12.04.2026 – DON ANTONIO INTERGUGLIELMI

II DOMENICA DI PASQUA

 

«E che rispose il Signore al discepolo che ormai dichiarava ed esclamava: Mio Signore e mio Dio? Tu hai creduto – disse – perché hai visto: beati quelli che credono senza vedere. Di chi parlava, fratelli, se non di noi? Non di noi soli, ma anche dei nostri posteri», così scrive Sant’Agostino commentando il Vangelo di questa seconda domenica di Pasqua (Agostino, Discorsi 88).

Si, perché anche noi come San Tommaso nel percorso della nostra fede possiamo incontraci con il dubbio più profondo: “Ma davvero Cristo è risorto? Ma perché il Signore che ci ha liberato dalla morte, permette tante sofferenze e ingiustizie. Oggi vediamo le guerre che uccidono non coloro che le hanno volute, ma gli innocenti…”. la risposta è proprio nella Resurrezione di Cristo, ma per rispondere occorre avere “gli occhi della fede”, cioè aver fatto esperienza di Cristo.

Possiamo fare tante cose belle nella Chiesa, percorrere cammini di fede, frequentare i sacramenti e le devozioni più sentite, ma se non abbiamo un incontro personale con Cristo, niente cambia davvero nella nostra vita. Perché la Resurrezione non è un concetto teologico, una consolazione per chi non ha avuto successo, ma un’esperienza che cambia la vita: si passa dal “peso” dei giorni che trascorrono, alla gioia di sentirsi amato e Salvato.

L’incredulità di San Tommaso ci aiuta a non avere paura dei nostri dubbi: se vogliamo incontrare Cristo Lui si farà trovare. Il Vangelo ci indica che questo incontro avviene quando siamo nella comunità cristiana, con i fratelli, nella Chiesa: lì appare Cristo, dopo otto giorni dopo, cioè la domenica. Quando gli apostoli sono di nuovo riuniti, perché Cristo è vivo e si trova lì dove è la Chiesa.
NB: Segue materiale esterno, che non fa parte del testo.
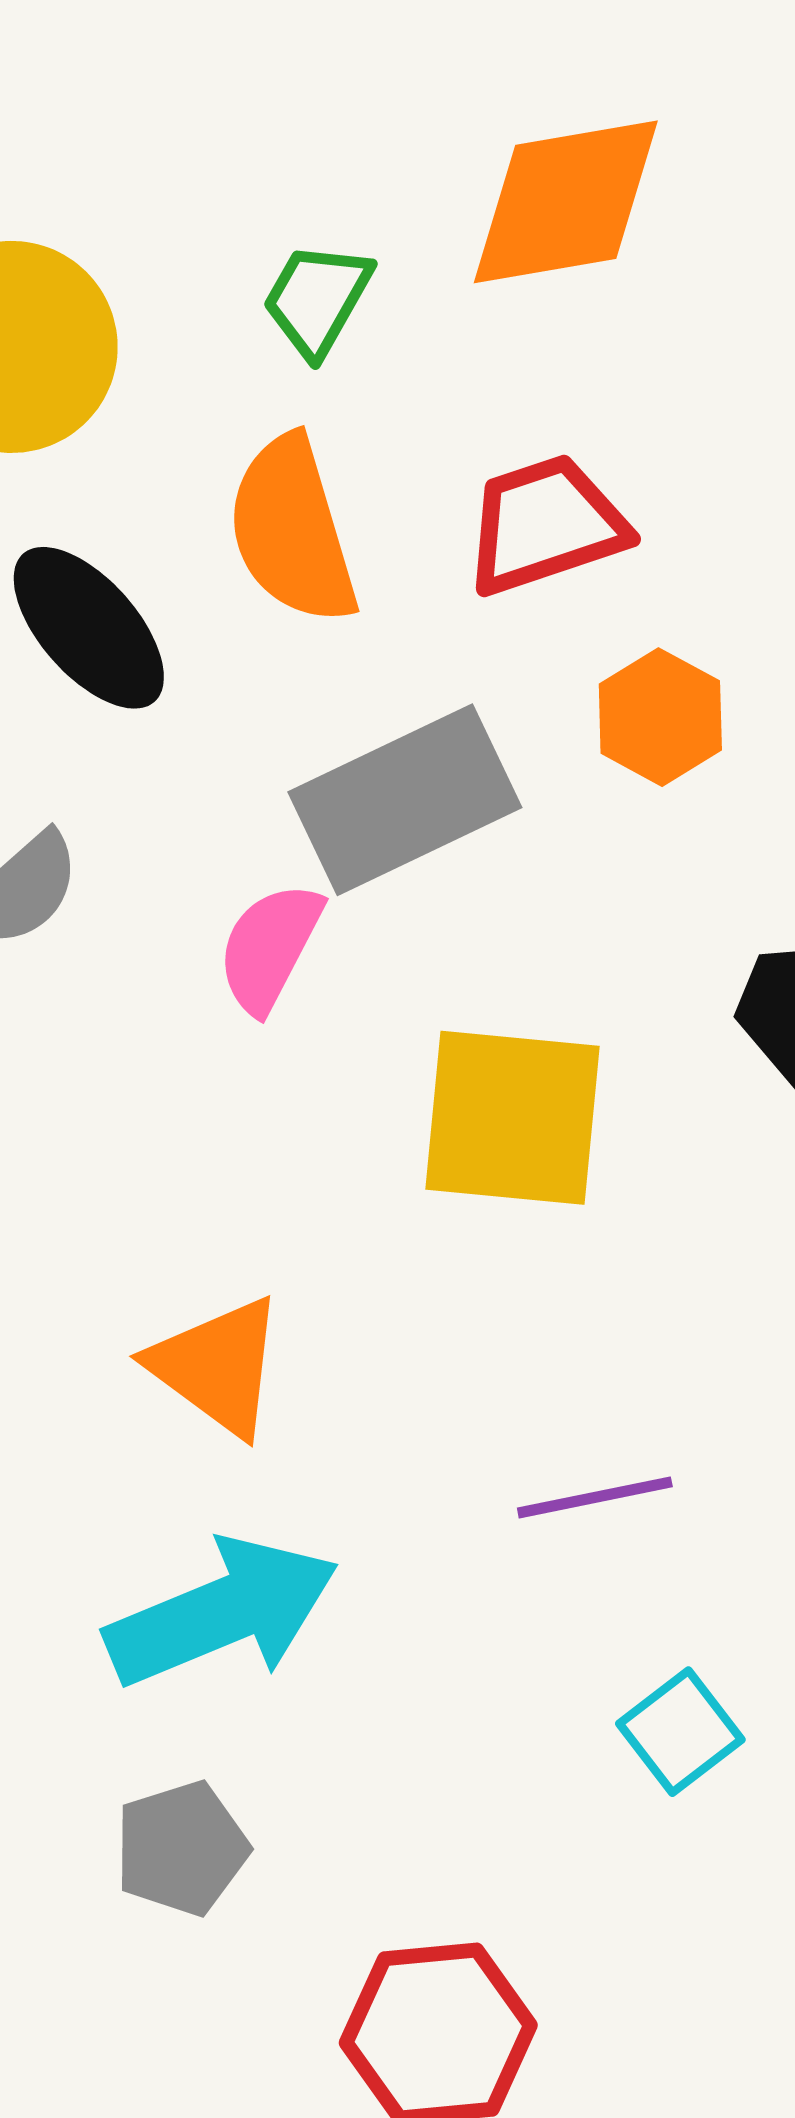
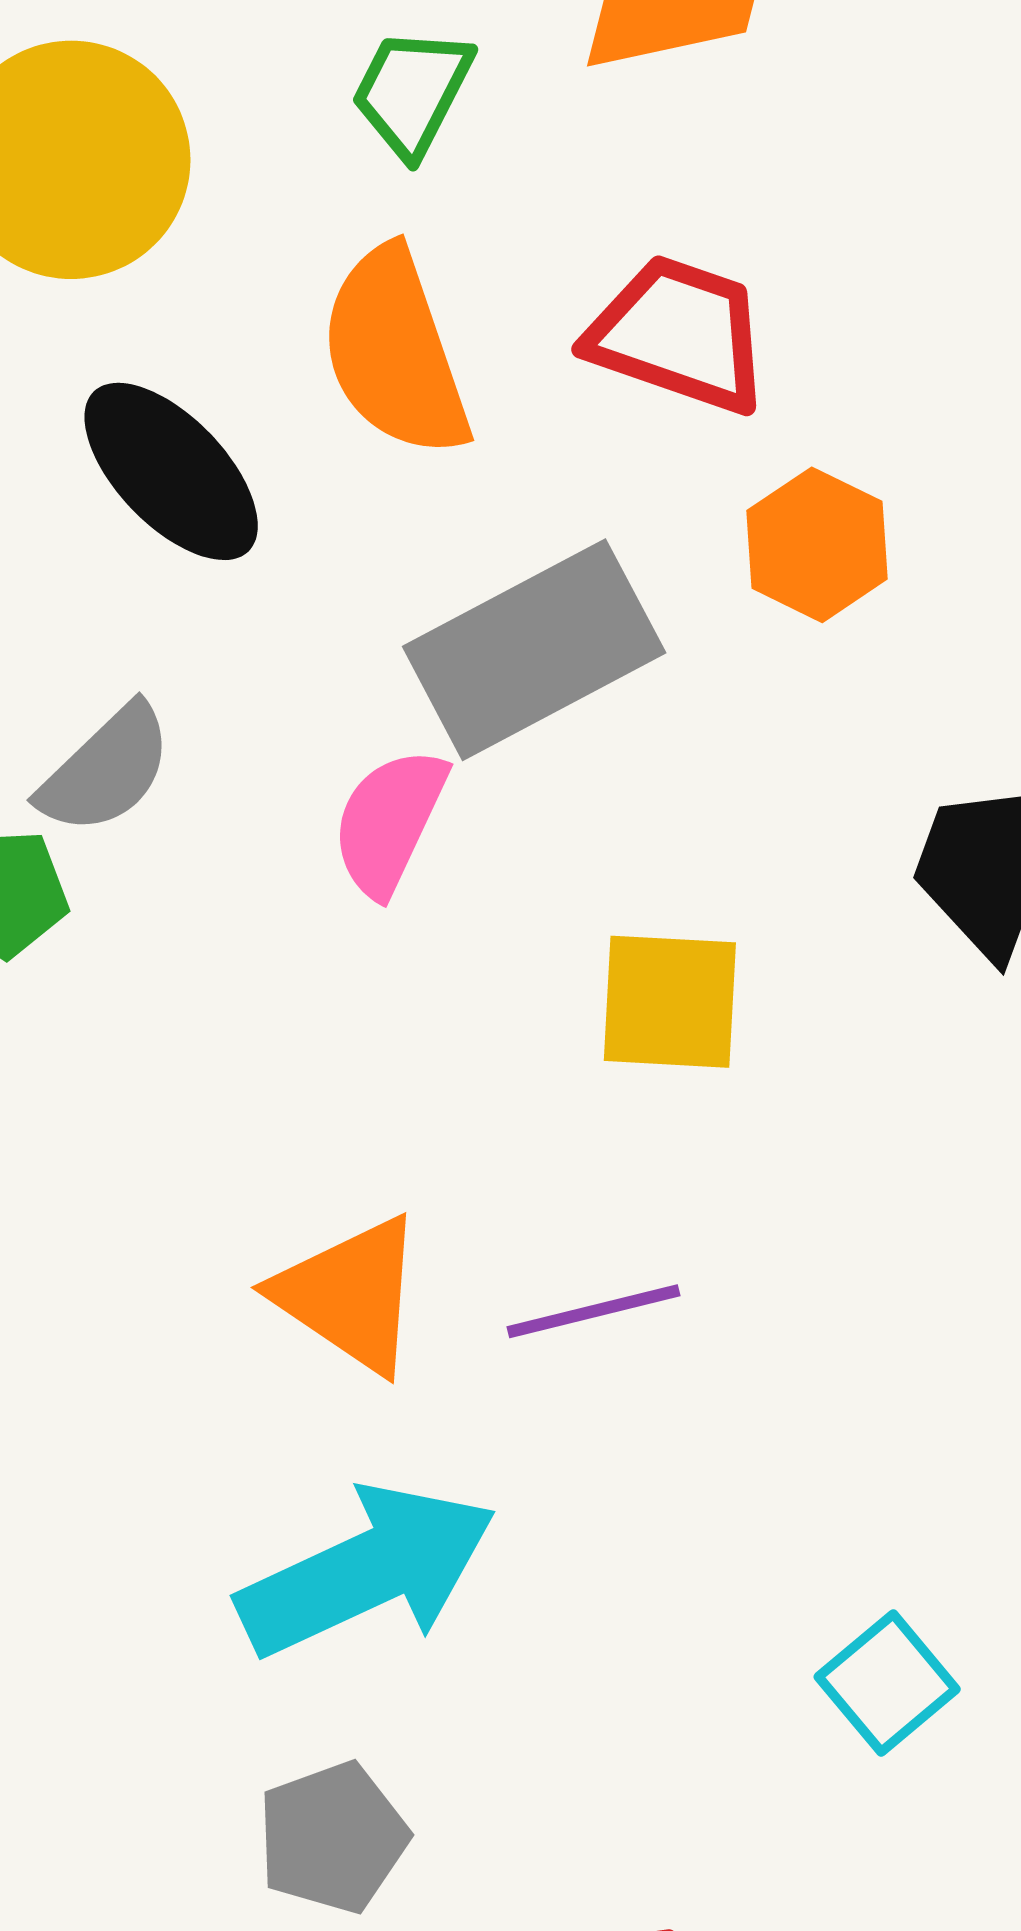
red trapezoid: (545, 525) -> (679, 334), turned 40
yellow square: (512, 1118) -> (670, 1002), size x0.7
purple line: (595, 1497) -> (593, 1311), moved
Gesù come incoraggia Tommaso, oggi incoraggia anche noi: mostra che comprende la nostra debolezza e che è più grande la Sua Misericordia. Per questo San Giovanni Paolo II volle intitolare questa seconda domenica di Pasqua alla Divina Misericordia! Risuonino oggi nel nostro cuore le Sue parole:

«Maria, Madre di Misericordia, fa’ che manteniamo sempre viva questa fiducia nel tuo Figlio, nostro Redentore. Aiutaci anche tu, santa Faustina, che oggi ricordiamo con particolare affetto. Insieme a te vogliamo ripetere, fissando il nostro debole sguardo sul volto del divin Salvatore: “Gesù, confido in Te”. Oggi e sempre. Amen». (Omelia della Messa nella Domenica della Divina Misericordia, 22 aprile 2001).